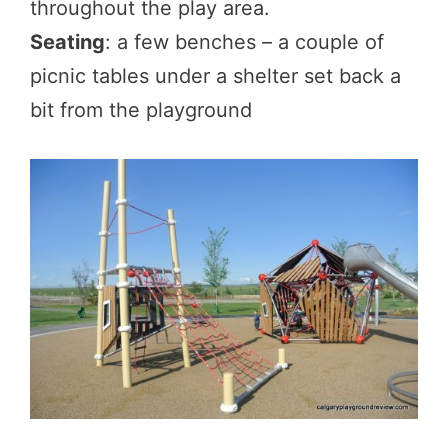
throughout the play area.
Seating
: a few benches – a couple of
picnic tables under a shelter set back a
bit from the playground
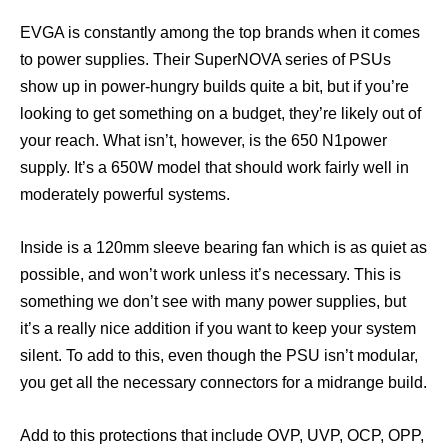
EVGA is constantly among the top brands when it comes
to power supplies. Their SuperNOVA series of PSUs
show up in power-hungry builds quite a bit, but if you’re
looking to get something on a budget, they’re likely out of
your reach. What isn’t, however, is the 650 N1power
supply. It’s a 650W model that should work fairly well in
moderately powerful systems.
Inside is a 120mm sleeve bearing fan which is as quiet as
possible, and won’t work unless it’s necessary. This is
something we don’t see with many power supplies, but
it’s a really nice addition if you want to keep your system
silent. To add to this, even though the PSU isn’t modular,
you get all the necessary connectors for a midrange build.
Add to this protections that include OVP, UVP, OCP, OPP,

^^^^^^^^^^^^^^^^

## What you have to do
Transcribe each line of the material above verbatim, but do not include the images.

## Response box
throughout the play area.
Seating
: a few benches – a couple of
picnic tables under a shelter set back a
bit from the playground
EVGA is constantly among the top brands when it comes
to power supplies. Their SuperNOVA series of PSUs
show up in power-hungry builds quite a bit, but if you’re
looking to get something on a budget, they’re likely out of
your reach. What isn’t, however, is the 650 N1power
supply. It’s a 650W model that should work fairly well in
moderately powerful systems.
Inside is a 120mm sleeve bearing fan which is as quiet as
possible, and won’t work unless it’s necessary. This is
something we don’t see with many power supplies, but
it’s a really nice addition if you want to keep your system
silent. To add to this, even though the PSU isn’t modular,
you get all the necessary connectors for a midrange build.
Add to this protections that include OVP, UVP, OCP, OPP,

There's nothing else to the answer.